Events Marking World AIDS Day
Dining Out for Life
In the northern Bay Area Thursday, the nonprofit Food for Thought in Sonoma County will join with numerous area restaurants to honor World AIDS Day with the 15th annual Dining Out for Life.
The 87 restaurants and cafes participating will donate 25 percent to 50 percent of the day’s sales to the nonprofit, which provides nutritional services to over 800 people living with HIV and other serious illnesses in the county.
“It’s our biggest fundraiser of the year,” stated Ron Karp, Food for Thought’s executive director. “The proceeds from Dining Out for Life ensure that we’re able to keep providing fresh groceries, a congregate lunch program, produce from our organic garden, vitamins and supplements, and nutrition education to our clients, who receive these services for free and for as long as they need them.”
Food For Thought hopes to raise over $165,000 from the event. For the complete restaurant list, visit http://www.FFTfoodbank.org.
Dining Out for Life spokesman and Project Runway All Stars winner Mondo Guerra will also reveal a video Thursday meant to emphasize “Pozitivity.”
“When I was first diagnosed with HIV, I could have chosen to see my status as devastating – and respond accordingly,” Guerra said in a news release. “Instead, I made a conscious choice to live with HIV in ways that challenge and inspire me both as an artist and as an advocate. … I now choose to live each and every day with a positive spirit, and I’m positive that I am better for it.

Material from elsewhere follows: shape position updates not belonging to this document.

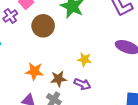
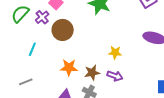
brown circle: (43, 26) -> (63, 30), moved

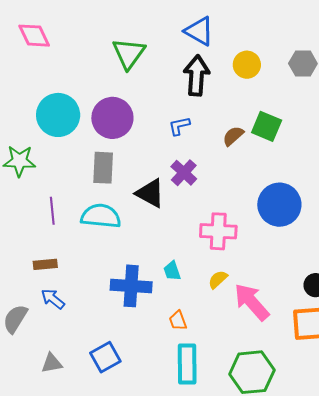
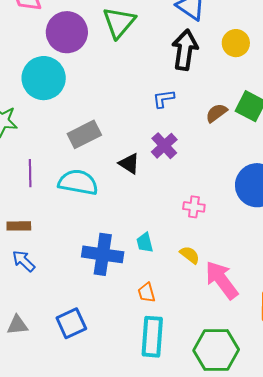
purple circle: (112, 118) -> (67, 32), moved
gray rectangle: (103, 168) -> (84, 134), turned 56
black triangle: (150, 193) -> (129, 164), size x0.7
pink cross: (218, 231) -> (194, 207), size x0.6
yellow semicircle: (218, 279) -> (190, 255), turned 75

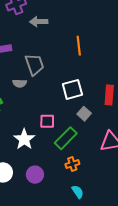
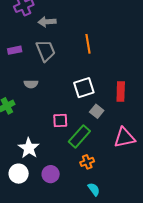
gray trapezoid: (34, 65) -> (46, 51), moved
white star: (24, 139) -> (29, 148), moved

That’s the power of pozitivity that I hope to share.”
Inscribe in the Castro
Also Thursday, starting at about 10 a.m., students from Harvey Milk Civil Rights Academy in the Castro district will lead the second annual “Inscribe” event, where local residents, business people, and visitors will use colorful sidewalk chalk (provided) to write messages and draw pictures on the sidewalks in the 400 and 500 blocks of Castro Street (between Market and 19th streets).
Inscribe is the brainchild of community activist George Kelly. Last year, the collaboration between the Castro elementary school and a group of long-term HIV survivors called Honoring Our Experience saw the names of more than 1,000 people written out along the sidewalks.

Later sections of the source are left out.